If you have a .csv
file where most of the values for most variables are repeated, the final filesize of the file will not be small because there is no compression. However, if a .csv
file is read into R and the appropriate variables are coerced into factors, will there be a compression benefit of some kind on the dataframe or the tibble? The repetition of factors throughout a dataframe or a tibble seems like a great opportunity to compress, but I don't know if this actually happens.
I tried searching for this online, but I didn't find answers. I'm not sure where to look for the way factors are implemented.

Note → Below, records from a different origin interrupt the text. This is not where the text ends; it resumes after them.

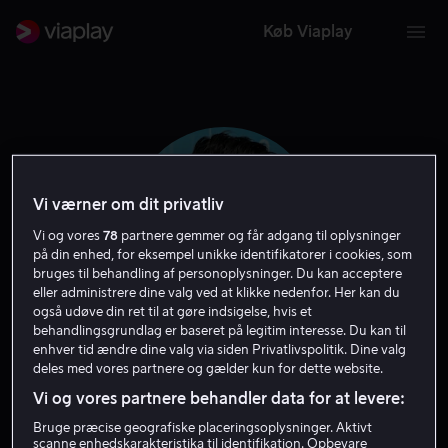
Køb Viaplay
Vi værner om dit privatliv
Vi og vores
78
partnere gemmer og får adgang til oplysninger
på din enhed, for eksempel unikke identifikatorer i cookies, som
bruges til behandling af personoplysninger. Du kan acceptere
eller administrere dine valg ved at klikke nedenfor. Her kan du
også udøve din ret til at gøre indsigelse, hvis et
behandlingsgrundlag er baseret på legitim interesse. Du kan til
enhver tid ændre dine valg via siden Privatlivspolitik. Dine valg
Rob McElhenney
deles med vores partnere og gælder kun for dette website.
Vi og vores partnere behandler data for at levere:
Skuespiller
Forfatter
Filmproducent
Gæst
Bruge præcise geografiske placeringsoplysninger. Aktivt
scanne enhedskarakteristika til identifikation. Opbevare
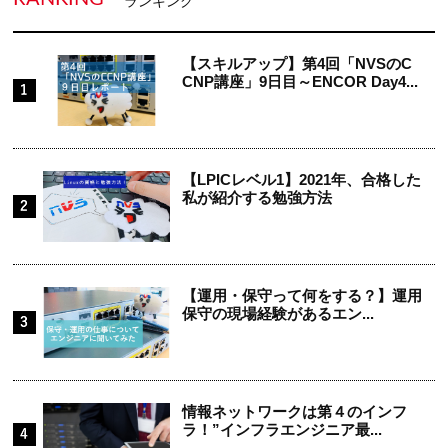
ランキング
【スキルアップ】第4回「NVSのC
CNP講座」9日目～ENCOR Day4...
【LPICレベル1】2021年、合格した
私が紹介する勉強方法
【運用・保守って何をする？】運用
保守の現場経験があるエン...
情報ネットワークは第４のインフ
ラ！”インフラエンジニア最...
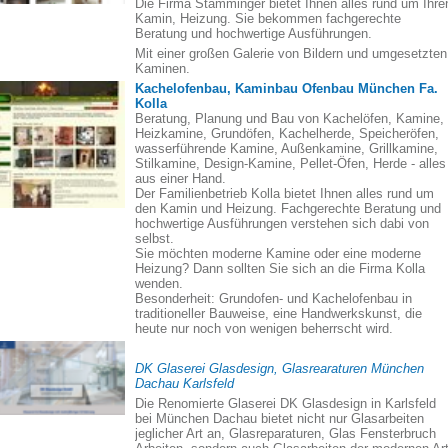
Die Firma Stamminger bietet Ihnen alles rund um Ihre
Kamin, Heizung. Sie bekommen fachgerechte
Beratung und hochwertige Ausführungen.
Mit einer großen Galerie von Bildern und umgesetzten
Kaminen.
Kachelofenbau, Kaminbau Ofenbau München Fa.
Kolla
Beratung, Planung und Bau von Kachelöfen, Kamine,
Heizkamine, Grundöfen, Kachelherde, Speicheröfen,
wasserführende Kamine, Außenkamine, Grillkamine,
Stilkamine, Design-Kamine, Pellet-Öfen, Herde - alles
aus einer Hand.
Der Familienbetrieb Kolla bietet Ihnen alles rund um
den Kamin und Heizung. Fachgerechte Beratung und
hochwertige Ausführungen verstehen sich dabi von
selbst.
Sie möchten moderne Kamine oder eine moderne
Heizung? Dann sollten Sie sich an die Firma Kolla
wenden.
Besonderheit: Grundofen- und Kachelofenbau in
traditioneller Bauweise, eine Handwerkskunst, die
heute nur noch von wenigen beherrscht wird.
DK Glaserei Glasdesign, Glasrearaturen München
Dachau Karlsfeld
Die Renomierte Glaserei DK Glasdesign in Karlsfeld
bei München Dachau bietet nicht nur Glasarbeiten
jeglicher Art an, Glasreparaturen, Glas Fensterbruch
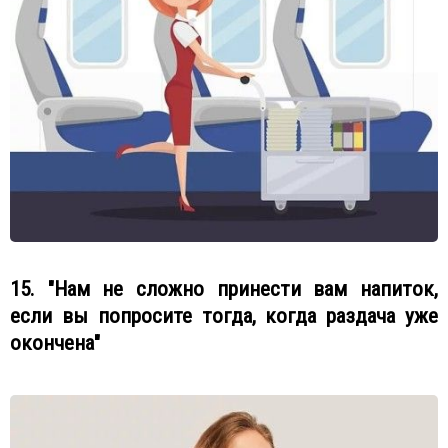
15. "Нам не сложно принести вам напиток,
если вы попросите тогда, когда раздача уже
окончена"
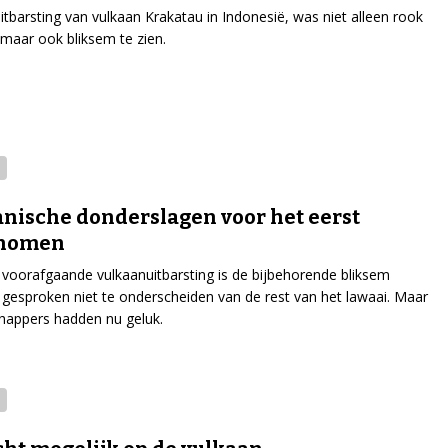
uitbarsting van vulkaan Krakatau in Indonesië, was niet alleen rook
 maar ook bliksem te zien.
nische donderslagen voor het eerst
nomen
voorafgaande vulkaanuitbarsting is de bijbehorende bliksem
gesproken niet te onderscheiden van de rest van het lawaai. Maar
happers hadden nu geluk.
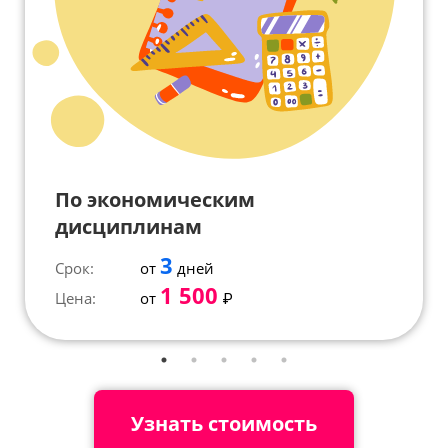
По экономическим
дисциплинам
3
Срок:
от
дней
1 500
Цена:
от
₽
Узнать стоимость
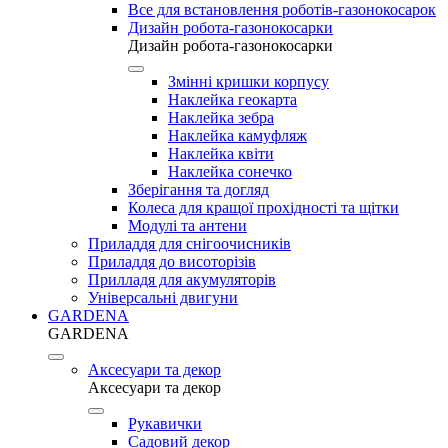
Все для встановлення роботів-газонокосарок
Дизайн робота-газонокосарки
Дизайн робота-газонокосарки
Змінні кришки корпусу
Наклейка геокарта
Наклейка зебра
Наклейка камуфляж
Наклейка квіти
Наклейка сонечко
Зберігання та догляд
Колеса для кращої прохідності та щітки
Модулі та антени
Приладдя для снігоочисників
Приладдя до висоторізів
Прилладя для акумуляторів
Універсальні двигуни
GARDENA
GARDENA
Аксесуари та декор
Аксесуари та декор
Рукавички
Садовий декор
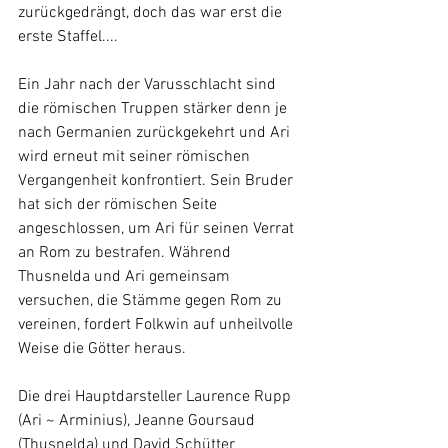
zurückgedrängt, doch das war erst die 
erste Staffel....
Ein Jahr nach der Varusschlacht sind 
die römischen Truppen stärker denn je 
nach Germanien zurückgekehrt und Ari 
wird erneut mit seiner römischen 
Vergangenheit konfrontiert. Sein Bruder 
hat sich der römischen Seite 
angeschlossen, um Ari für seinen Verrat 
an Rom zu bestrafen. Während 
Thusnelda und Ari gemeinsam 
versuchen, die Stämme gegen Rom zu 
vereinen, fordert Folkwin auf unheilvolle 
Weise die Götter heraus.
Die drei Hauptdarsteller Laurence Rupp 
(Ari ~ Arminius), Jeanne Goursaud 
(Thusnelda) und David Schütter 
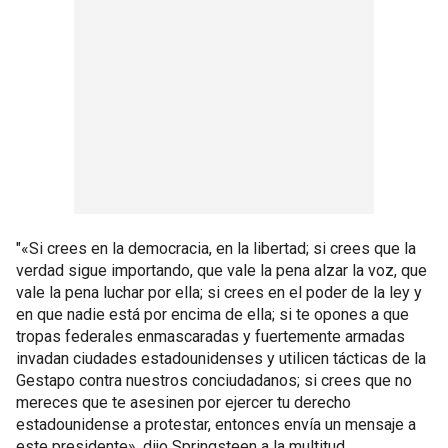
"«Si crees en la democracia, en la libertad; si crees que la
verdad sigue importando, que vale la pena alzar la voz, que
vale la pena luchar por ella; si crees en el poder de la ley y
en que nadie está por encima de ella; si te opones a que
tropas federales enmascaradas y fuertemente armadas
invadan ciudades estadounidenses y utilicen tácticas de la
Gestapo contra nuestros conciudadanos; si crees que no
mereces que te asesinen por ejercer tu derecho
estadounidense a protestar, entonces envía un mensaje a
este presidente», dijo Springsteen a la multitud.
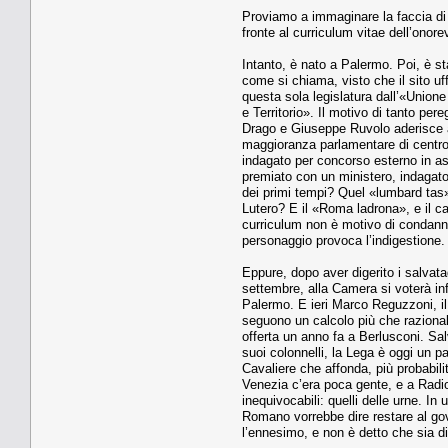
Proviamo a immaginare la faccia di u
fronte al curriculum vitae dell’on
Intanto, è nato a Palermo. Poi, è st
come si chiama, visto che il sito 
questa sola legislatura dall’«Unione
e Territorio». Il motivo di tanto p
Drago e Giuseppe Ruvolo aderisce a
maggioranza parlamentare di centrod
indagato per concorso esterno in as
premiato con un ministero, indagato 
dei primi tempi? Quel «lumbard tas»
Lutero? E il «Roma ladrona», e il c
curriculum non è motivo di condann
personaggio provoca l’indigestione. 
Eppure, dopo aver digerito i salvat
settembre, alla Camera si voterà inf
Palermo. E ieri Marco Reguzzoni, il
seguono un calcolo più che razionale
offerta un anno fa a Berlusconi. Sa
suoi colonnelli, la Lega è oggi un p
Cavaliere che affonda, più probabili
Venezia c’era poca gente, e a Radio 
inequivocabili: quelli delle urne. I
Romano vorrebbe dire restare al go
l’ennesimo, e non è detto che sia di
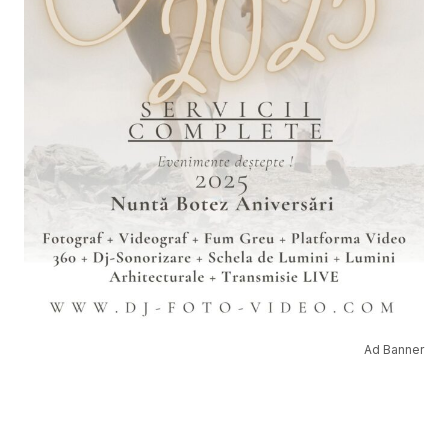
Ad Banner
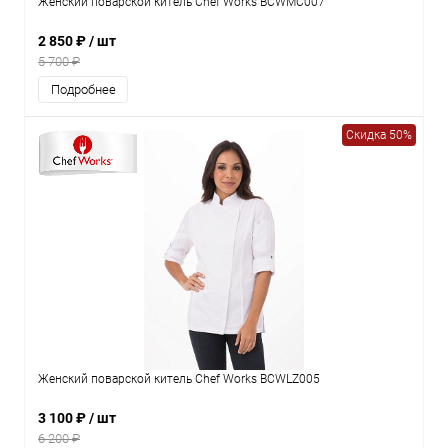
Женский поварской китель Chef Works BCWMC007
2 850 ₽
/ шт
5 700 ₽
Подробнее
Скидка 50%
Женский поварской китель Chef Works BCWLZ005
3 100 ₽
/ шт
6 200 ₽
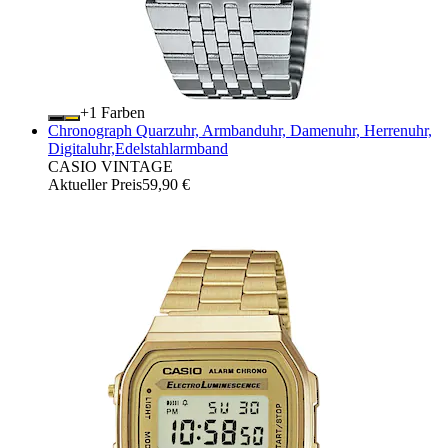
+
Farben
Chronograph Quarzuhr, Armbanduhr, Damenuhr, Herrenuhr,
Digitaluhr,Edelstahlarmband
CASIO VINTAGE
Aktueller Preis
59,90 €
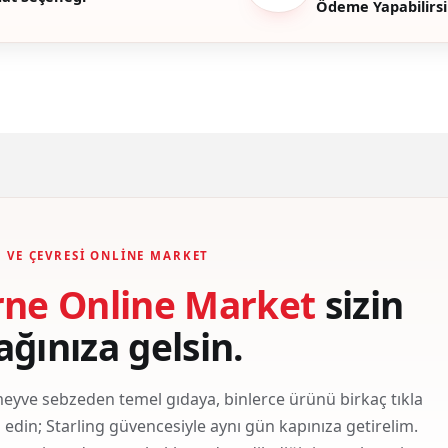
Ödeme Yapabilirsi
Gönder
 VE ÇEVRESI ONLINE MARKET
rne Online Market
sizin
ağınıza gelsin.
eyve sebzeden temel gıdaya, binlerce ürünü birkaç tıkla
ş edin; Starling güvencesiyle aynı gün kapınıza getirelim.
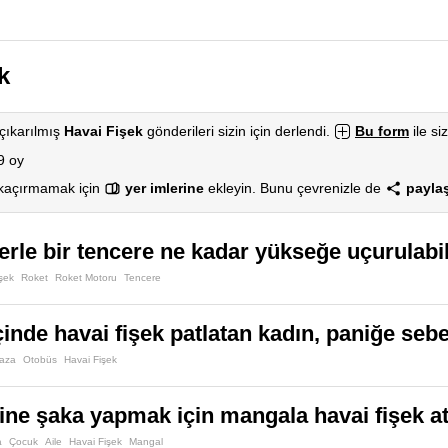
k
çıkarılmış
Havai Fişek
gönderileri sizin için derlendi.
Bu form
ile si
9 oy
 kaçırmamak için
yer imlerine
ekleyin. Bunu çevrenizle de
paylaş
lerle bir tencere ne kadar yükseğe uçurulabil
şek
Roket
Roket Motoru
Tencere
inde havai fişek patlatan kadın, paniğe seb
Kaza
Otobüs
Havai Fişek
ine şaka yapmak için mangala havai fişek atı
a
Çocuk
Aile
Havai Fişek
Mangal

The documentation you are looking for is at the ?factor
help page:
factor
returns an object of class "factor" which has a set of integer codes the length of x with a "levels" attribute of mode character and unique (!anyDuplicated(.)
) entries.
So a factor is really just an integer
vector along with a mapping (stored as an attribute) between the integer number and it's label/level. Nicely space efficient if you have repeats!
However, later we see:
Note
In earlier versions of R, storing character data as a factor was more space efficient if there is even a small proportion of repeats. However, identical character strings now share storage, so the difference is small in most cases. (Integer values are stored in 4 bytes whereas each reference to a character string needs a pointer of 4 or 8 bytes.)
So, in older versions of R factors could be much more space efficient, but newer versions have optimized character
vector storage, so this difference isn't so big.
We can see the current difference:
n = 1e6
char = sample(letters, size = n, replace = T)
fact = factor(char)
object.size(char)
# 8001504 bytes
object.size(fact)
# 4002096 bytes